• Saved entries:
= Beginning of Section =
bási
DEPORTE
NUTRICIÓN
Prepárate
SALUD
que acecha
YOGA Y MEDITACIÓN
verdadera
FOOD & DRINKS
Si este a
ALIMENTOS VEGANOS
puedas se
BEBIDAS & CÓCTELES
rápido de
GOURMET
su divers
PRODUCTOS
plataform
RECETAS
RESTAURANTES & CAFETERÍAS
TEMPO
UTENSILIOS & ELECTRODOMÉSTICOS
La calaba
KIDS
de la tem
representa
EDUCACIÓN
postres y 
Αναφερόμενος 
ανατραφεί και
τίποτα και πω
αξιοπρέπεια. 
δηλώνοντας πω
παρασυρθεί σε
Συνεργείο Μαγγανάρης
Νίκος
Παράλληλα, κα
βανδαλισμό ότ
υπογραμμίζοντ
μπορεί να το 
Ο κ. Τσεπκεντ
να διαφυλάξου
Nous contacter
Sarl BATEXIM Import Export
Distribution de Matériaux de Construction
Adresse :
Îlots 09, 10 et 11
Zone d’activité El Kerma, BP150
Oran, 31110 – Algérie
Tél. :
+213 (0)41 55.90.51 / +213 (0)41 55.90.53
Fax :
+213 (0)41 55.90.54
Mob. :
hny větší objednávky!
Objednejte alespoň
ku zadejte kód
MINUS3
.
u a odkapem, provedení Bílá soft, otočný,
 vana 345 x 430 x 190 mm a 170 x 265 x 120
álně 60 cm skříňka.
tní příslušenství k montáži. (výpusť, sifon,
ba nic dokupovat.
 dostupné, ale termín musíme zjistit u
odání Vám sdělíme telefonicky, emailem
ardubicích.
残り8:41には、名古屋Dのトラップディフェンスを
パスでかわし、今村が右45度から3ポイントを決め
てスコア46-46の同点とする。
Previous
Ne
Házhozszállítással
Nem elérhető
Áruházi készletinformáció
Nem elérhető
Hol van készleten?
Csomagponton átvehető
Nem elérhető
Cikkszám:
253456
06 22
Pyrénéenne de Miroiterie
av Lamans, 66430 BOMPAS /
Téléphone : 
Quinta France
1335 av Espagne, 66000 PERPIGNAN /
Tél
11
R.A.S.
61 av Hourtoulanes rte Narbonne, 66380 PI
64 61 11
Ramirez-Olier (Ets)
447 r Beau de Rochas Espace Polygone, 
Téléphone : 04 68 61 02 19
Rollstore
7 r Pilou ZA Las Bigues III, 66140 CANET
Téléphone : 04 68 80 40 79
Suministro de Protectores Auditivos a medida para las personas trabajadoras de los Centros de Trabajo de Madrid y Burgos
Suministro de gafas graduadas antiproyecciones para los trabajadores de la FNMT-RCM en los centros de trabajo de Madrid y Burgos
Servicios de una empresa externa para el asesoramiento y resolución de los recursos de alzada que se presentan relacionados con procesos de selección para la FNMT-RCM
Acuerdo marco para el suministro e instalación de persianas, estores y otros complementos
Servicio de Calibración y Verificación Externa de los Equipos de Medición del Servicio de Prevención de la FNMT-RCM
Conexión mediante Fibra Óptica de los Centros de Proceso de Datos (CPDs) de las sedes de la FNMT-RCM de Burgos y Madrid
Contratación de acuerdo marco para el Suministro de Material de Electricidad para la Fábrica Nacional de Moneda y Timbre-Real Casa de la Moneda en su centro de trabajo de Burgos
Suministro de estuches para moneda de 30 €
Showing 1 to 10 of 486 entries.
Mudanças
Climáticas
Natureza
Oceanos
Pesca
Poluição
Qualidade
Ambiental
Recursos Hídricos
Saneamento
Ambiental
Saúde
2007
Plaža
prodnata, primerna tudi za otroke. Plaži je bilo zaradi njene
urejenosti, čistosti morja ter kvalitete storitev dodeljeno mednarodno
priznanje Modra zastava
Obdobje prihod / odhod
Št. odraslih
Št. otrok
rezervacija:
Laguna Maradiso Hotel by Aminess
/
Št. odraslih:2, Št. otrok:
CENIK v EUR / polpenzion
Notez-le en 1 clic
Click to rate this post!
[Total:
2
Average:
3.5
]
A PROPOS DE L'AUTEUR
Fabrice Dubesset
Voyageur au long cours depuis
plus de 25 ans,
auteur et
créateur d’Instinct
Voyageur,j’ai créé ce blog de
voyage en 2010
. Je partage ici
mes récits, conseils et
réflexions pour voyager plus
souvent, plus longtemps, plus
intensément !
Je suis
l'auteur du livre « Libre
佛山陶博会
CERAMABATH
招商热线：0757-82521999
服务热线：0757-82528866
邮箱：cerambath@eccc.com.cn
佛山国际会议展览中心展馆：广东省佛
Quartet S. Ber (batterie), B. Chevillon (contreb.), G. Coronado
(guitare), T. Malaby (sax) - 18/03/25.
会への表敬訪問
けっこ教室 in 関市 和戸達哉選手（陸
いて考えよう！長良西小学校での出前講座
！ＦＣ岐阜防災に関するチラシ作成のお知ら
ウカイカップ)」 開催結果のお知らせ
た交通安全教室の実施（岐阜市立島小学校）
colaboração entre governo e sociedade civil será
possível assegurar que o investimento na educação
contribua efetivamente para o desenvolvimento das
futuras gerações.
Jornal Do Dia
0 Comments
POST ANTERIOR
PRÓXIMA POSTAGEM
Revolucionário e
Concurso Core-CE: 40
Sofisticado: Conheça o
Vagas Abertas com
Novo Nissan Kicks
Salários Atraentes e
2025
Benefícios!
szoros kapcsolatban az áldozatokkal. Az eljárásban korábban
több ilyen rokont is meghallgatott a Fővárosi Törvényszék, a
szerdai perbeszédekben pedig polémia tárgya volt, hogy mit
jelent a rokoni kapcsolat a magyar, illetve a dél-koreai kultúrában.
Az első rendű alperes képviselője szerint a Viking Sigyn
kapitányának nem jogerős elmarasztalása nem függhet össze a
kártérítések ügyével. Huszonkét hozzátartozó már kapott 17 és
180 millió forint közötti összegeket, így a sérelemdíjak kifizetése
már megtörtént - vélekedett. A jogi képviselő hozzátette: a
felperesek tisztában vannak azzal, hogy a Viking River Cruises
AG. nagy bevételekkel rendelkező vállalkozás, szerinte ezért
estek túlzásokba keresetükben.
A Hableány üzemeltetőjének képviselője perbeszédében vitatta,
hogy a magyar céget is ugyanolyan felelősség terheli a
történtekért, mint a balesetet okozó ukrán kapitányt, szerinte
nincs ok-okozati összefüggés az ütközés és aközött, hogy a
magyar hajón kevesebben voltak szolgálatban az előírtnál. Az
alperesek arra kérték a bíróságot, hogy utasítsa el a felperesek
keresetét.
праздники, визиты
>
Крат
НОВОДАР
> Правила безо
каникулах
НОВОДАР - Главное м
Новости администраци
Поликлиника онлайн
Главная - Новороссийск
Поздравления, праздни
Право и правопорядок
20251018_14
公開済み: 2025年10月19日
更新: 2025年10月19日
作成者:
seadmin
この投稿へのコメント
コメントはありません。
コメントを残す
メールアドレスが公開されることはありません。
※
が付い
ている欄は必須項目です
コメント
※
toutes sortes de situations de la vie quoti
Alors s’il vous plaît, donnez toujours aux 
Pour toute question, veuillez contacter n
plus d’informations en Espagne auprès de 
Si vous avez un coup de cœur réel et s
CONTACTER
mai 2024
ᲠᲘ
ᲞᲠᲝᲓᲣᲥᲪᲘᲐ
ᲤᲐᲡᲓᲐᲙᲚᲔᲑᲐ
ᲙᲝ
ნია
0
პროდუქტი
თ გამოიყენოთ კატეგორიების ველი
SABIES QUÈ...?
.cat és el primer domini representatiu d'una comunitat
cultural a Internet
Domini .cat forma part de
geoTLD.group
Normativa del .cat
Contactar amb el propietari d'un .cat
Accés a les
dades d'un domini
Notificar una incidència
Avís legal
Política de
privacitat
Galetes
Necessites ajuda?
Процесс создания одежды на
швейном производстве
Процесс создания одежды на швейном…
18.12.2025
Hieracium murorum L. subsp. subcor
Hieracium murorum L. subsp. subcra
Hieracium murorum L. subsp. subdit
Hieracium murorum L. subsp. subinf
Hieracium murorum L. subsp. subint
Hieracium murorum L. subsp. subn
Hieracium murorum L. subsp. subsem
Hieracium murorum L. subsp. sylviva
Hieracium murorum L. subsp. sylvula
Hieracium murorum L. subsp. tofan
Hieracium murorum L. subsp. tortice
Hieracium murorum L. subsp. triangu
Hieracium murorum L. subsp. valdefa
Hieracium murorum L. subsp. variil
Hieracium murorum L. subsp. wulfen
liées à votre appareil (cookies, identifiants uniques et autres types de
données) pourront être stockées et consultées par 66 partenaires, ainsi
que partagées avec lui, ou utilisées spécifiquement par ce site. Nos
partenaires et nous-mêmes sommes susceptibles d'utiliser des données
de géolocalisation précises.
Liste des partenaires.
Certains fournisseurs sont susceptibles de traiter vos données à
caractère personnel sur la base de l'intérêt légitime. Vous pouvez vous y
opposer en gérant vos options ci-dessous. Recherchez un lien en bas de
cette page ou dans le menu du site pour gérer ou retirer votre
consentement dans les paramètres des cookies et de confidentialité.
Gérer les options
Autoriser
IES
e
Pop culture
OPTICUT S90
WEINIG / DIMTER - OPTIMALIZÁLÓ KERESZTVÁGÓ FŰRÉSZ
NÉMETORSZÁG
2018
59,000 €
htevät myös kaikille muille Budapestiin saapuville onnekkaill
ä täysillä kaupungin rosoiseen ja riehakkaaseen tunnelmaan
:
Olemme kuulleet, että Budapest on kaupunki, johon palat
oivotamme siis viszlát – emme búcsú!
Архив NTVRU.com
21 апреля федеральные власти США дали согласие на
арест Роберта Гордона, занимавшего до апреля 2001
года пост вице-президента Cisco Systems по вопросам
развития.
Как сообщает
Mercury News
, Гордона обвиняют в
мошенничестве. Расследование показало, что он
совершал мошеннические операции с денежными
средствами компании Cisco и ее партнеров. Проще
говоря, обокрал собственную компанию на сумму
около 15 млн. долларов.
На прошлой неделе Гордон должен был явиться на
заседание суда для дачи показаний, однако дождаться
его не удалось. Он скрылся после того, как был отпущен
= End of Section =
• What is expected:
Look above for the line containing "Concurso Core-CE: 40". Output from there through the line containing "Si vous avez un coup de cœur réel et s", exactly and inclusively.

• Result below:
Concurso Core-CE: 40
Sofisticado: Conheça o
Vagas Abertas com
Novo Nissan Kicks
Salários Atraentes e
2025
Benefícios!
szoros kapcsolatban az áldozatokkal. Az eljárásban korábban
több ilyen rokont is meghallgatott a Fővárosi Törvényszék, a
szerdai perbeszédekben pedig polémia tárgya volt, hogy mit
jelent a rokoni kapcsolat a magyar, illetve a dél-koreai kultúrában.
Az első rendű alperes képviselője szerint a Viking Sigyn
kapitányának nem jogerős elmarasztalása nem függhet össze a
kártérítések ügyével. Huszonkét hozzátartozó már kapott 17 és
180 millió forint közötti összegeket, így a sérelemdíjak kifizetése
már megtörtént - vélekedett. A jogi képviselő hozzátette: a
felperesek tisztában vannak azzal, hogy a Viking River Cruises
AG. nagy bevételekkel rendelkező vállalkozás, szerinte ezért
estek túlzásokba keresetükben.
A Hableány üzemeltetőjének képviselője perbeszédében vitatta,
hogy a magyar céget is ugyanolyan felelősség terheli a
történtekért, mint a balesetet okozó ukrán kapitányt, szerinte
nincs ok-okozati összefüggés az ütközés és aközött, hogy a
magyar hajón kevesebben voltak szolgálatban az előírtnál. Az
alperesek arra kérték a bíróságot, hogy utasítsa el a felperesek
keresetét.
праздники, визиты
>
Крат
НОВОДАР
> Правила безо
каникулах
НОВОДАР - Главное м
Новости администраци
Поликлиника онлайн
Главная - Новороссийск
Поздравления, праздни
Право и правопорядок
20251018_14
公開済み: 2025年10月19日
更新: 2025年10月19日
作成者:
seadmin
この投稿へのコメント
コメントはありません。
コメントを残す
メールアドレスが公開されることはありません。
※
が付い
ている欄は必須項目です
コメント
※
toutes sortes de situations de la vie quoti
Alors s’il vous plaît, donnez toujours aux 
Pour toute question, veuillez contacter n
plus d’informations en Espagne auprès de 
Si vous avez un coup de cœur réel et s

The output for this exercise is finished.